O entardecer já pouco demorará. A noite não está longe. Ela virá como se viesse cansada tombando vagarosamente, fazendo crer que tudo ficará sob a penumbra. O sol vai, portanto, desandando, quase de todo, e a tardinha há-de esvair-se.

Fernando Capelo - «Terras do Jarmelo»Sento-me. Fico sentado cá fora, á porta, na normal comodidade de um banco de pedra que corre a parede da casa. Por cima os fios da electricidade prometem-me que a luz não findará.
Mesmo que não quisesse, tinha, agora, que olhar para onde, sempre olho.

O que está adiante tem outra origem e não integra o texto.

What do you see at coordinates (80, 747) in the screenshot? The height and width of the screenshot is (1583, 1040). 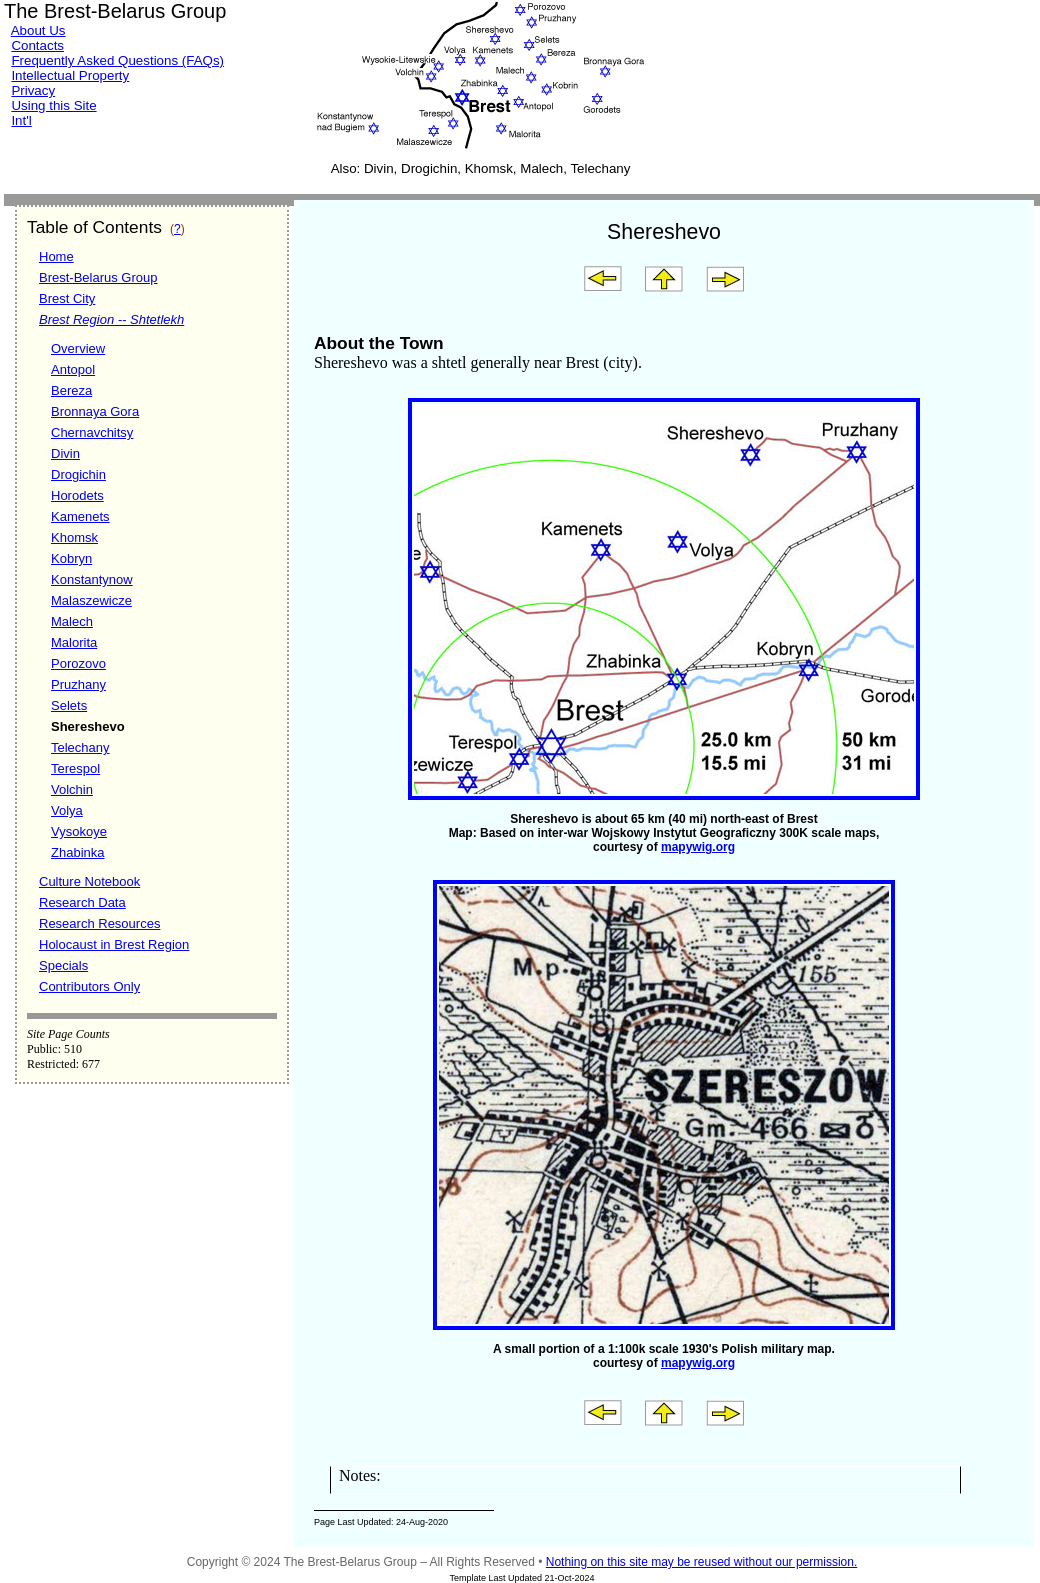 I see `Telechany` at bounding box center [80, 747].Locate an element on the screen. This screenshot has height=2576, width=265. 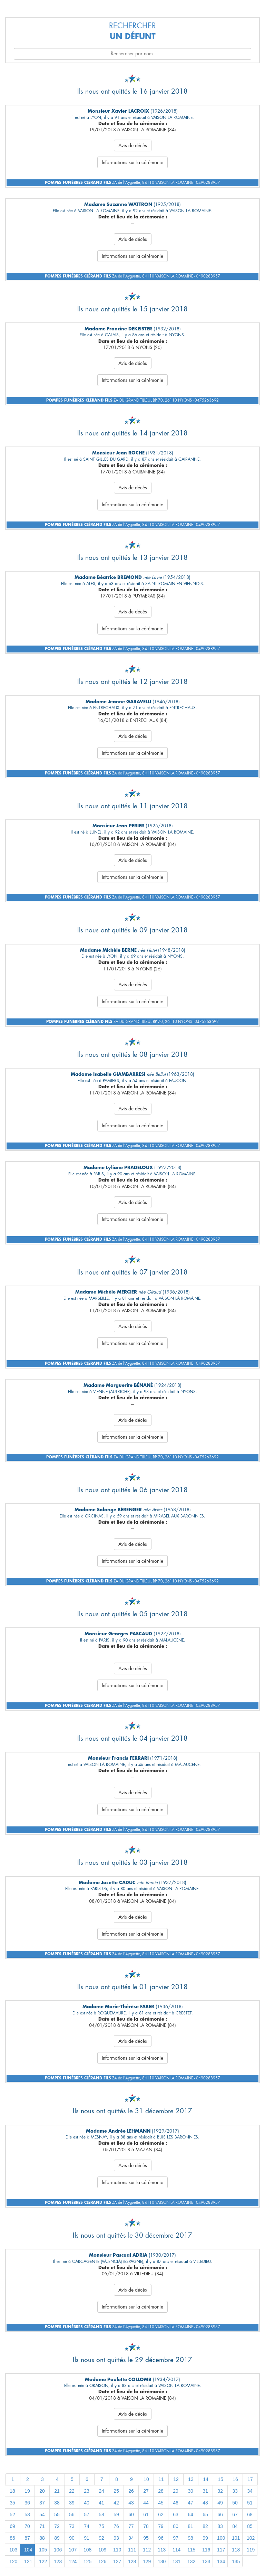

E vejo. Vejo num perto curtíssimo, casinhas graníticas e nuas. São poucas, pouco mais de uma vintena. Algumas só já mostram o telhado castanho escuro. O resto já começou a ir-se da vista com o esmorecer da luz.

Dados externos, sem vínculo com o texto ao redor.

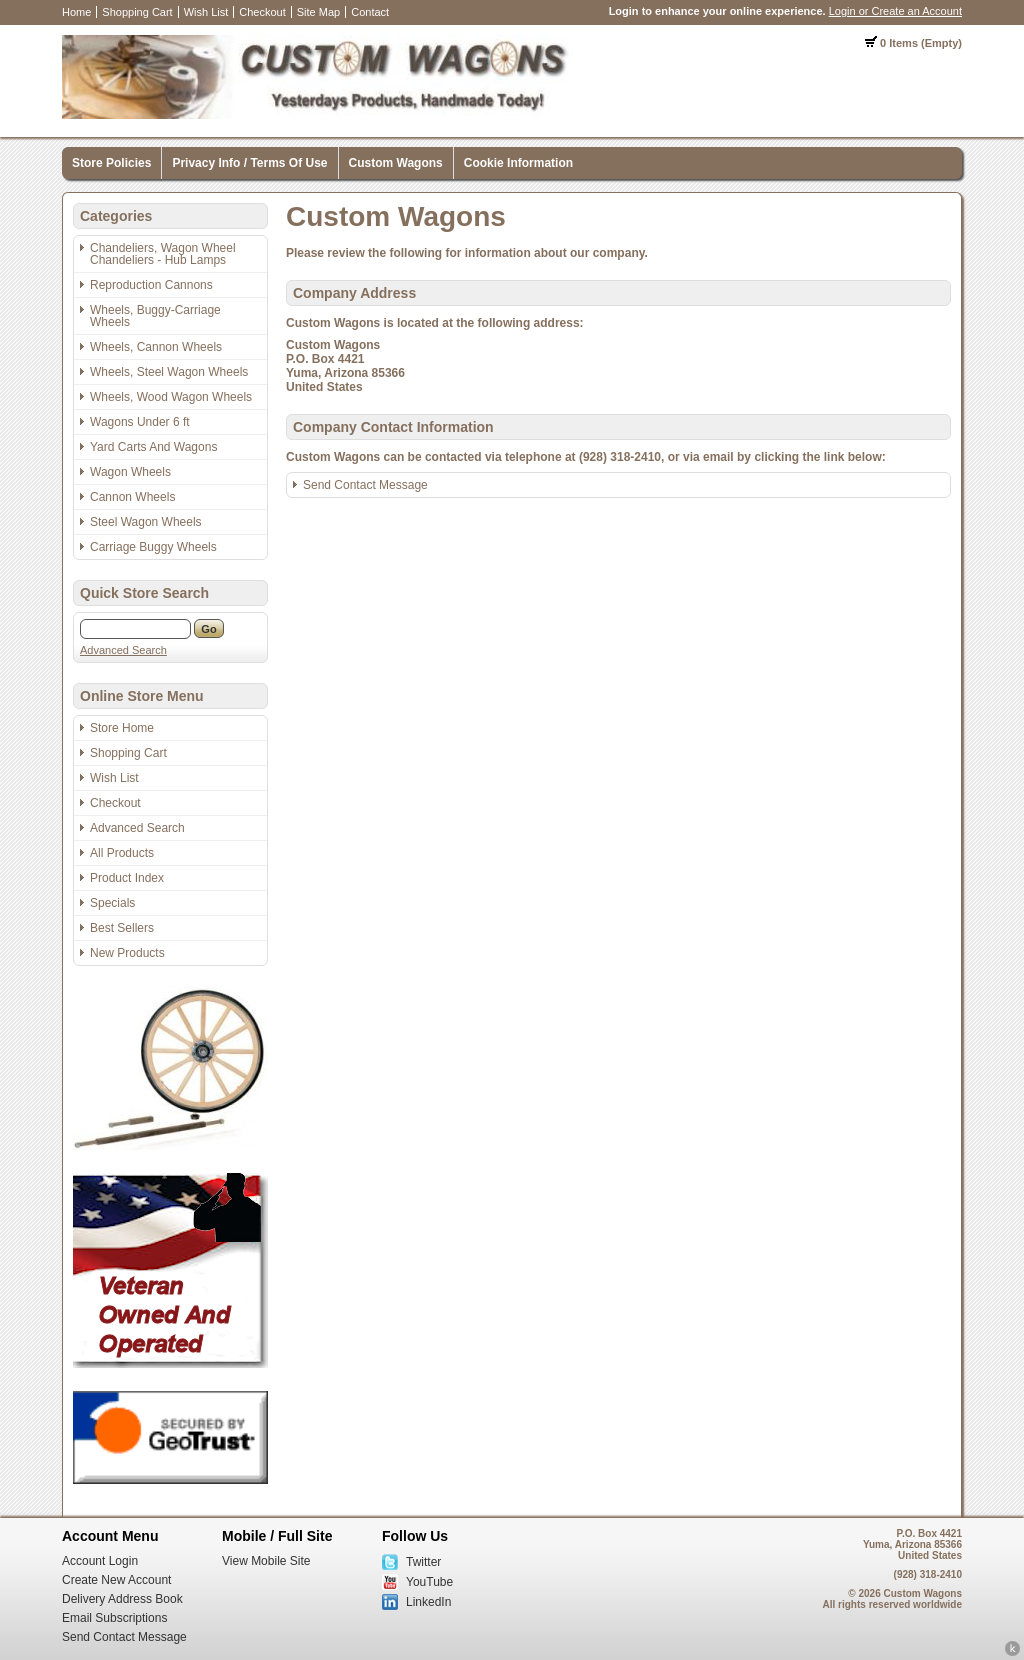 This screenshot has width=1024, height=1660. I want to click on Advanced Search, so click(123, 650).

Para onde olhe, então, estende-se a solidão dos campos já algo escurecidos, e estende-se, também, o silêncio, um silêncio que cai docemente por vales e cabeços.
O silêncio já principia a dormir e dormirá profundamente.

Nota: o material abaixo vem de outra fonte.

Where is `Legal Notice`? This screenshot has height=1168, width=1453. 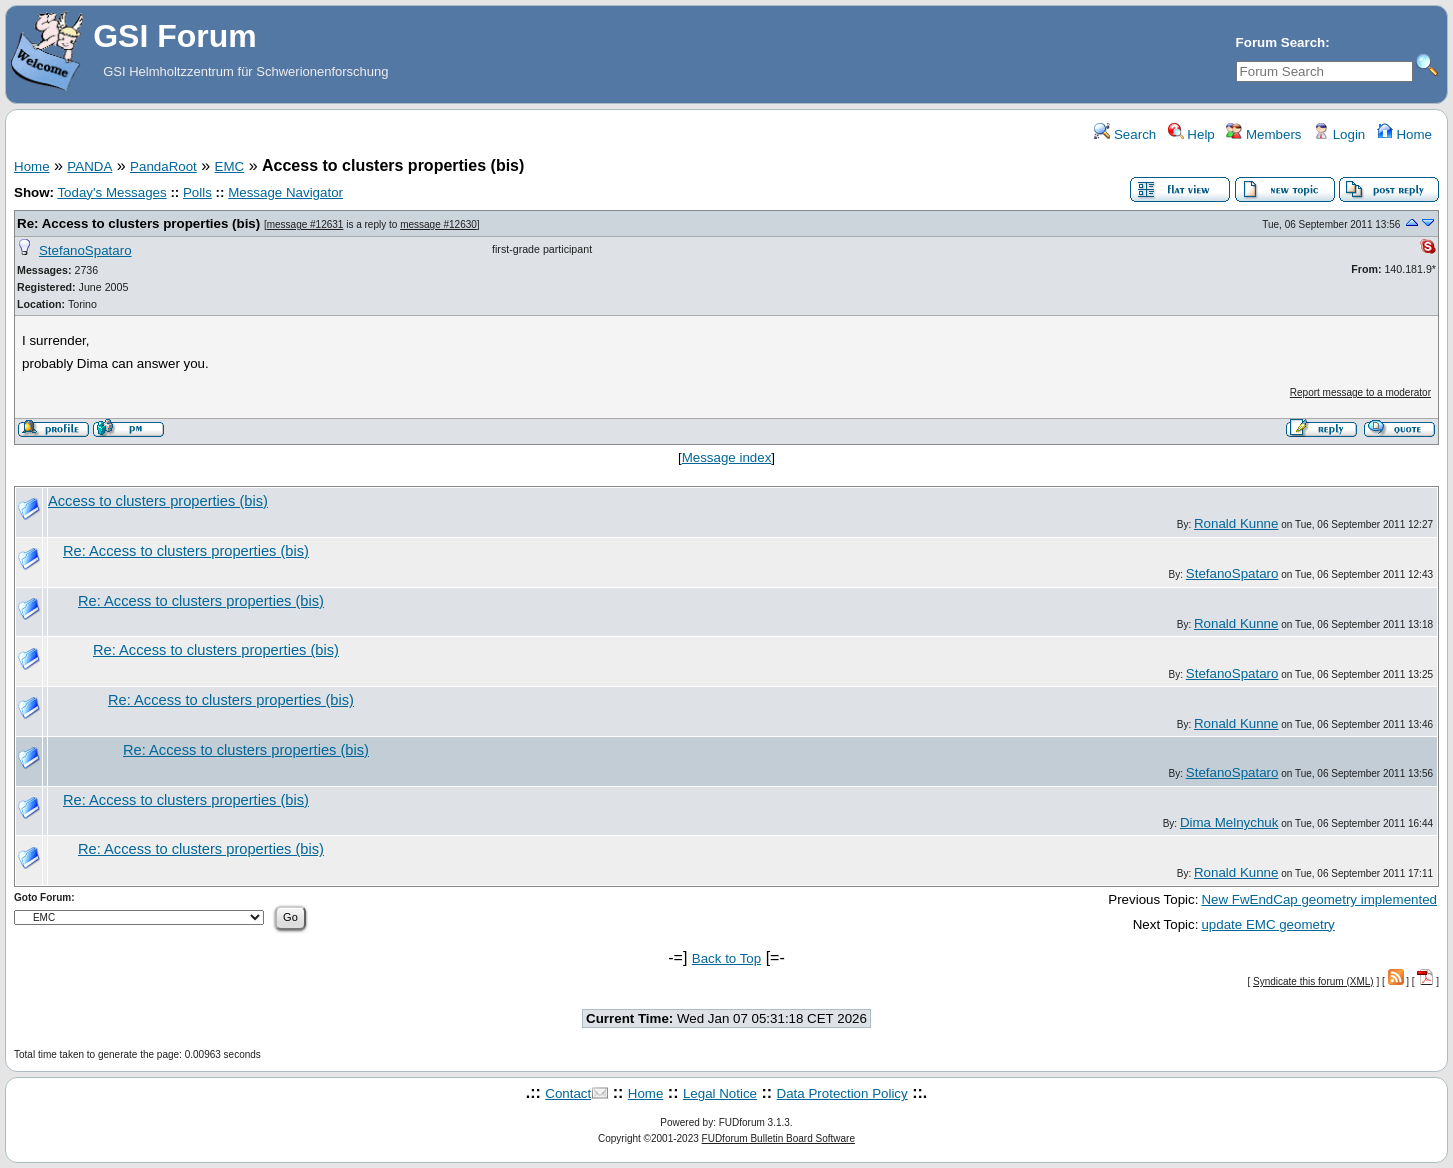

Num longe um pouco mais longínquo, apesar da escassez da luz, observo o Monte que em breve se esconderá na noite, noite que transportará o breu e encobrirá todos os brilhos e todas as cores da natureza.
Mas, com a noite, não termina tudo, ainda que o silêncio se dilate. Na noite predomina, de facto, o essencial. Não se extingue o pensamento nem se esvaziam as palavras. Pelo contrário, a noite poderá rechear palavras e prenhar pensamentos.
Mas, o Monte quer, hoje e agora, despedir-se.
Olho-o pela derradeira vez porque ele partirá em breve. Partirá e só regressará com a luz. Olho-o como se olhasse para dentro de mim. Aliás, ele habita-me.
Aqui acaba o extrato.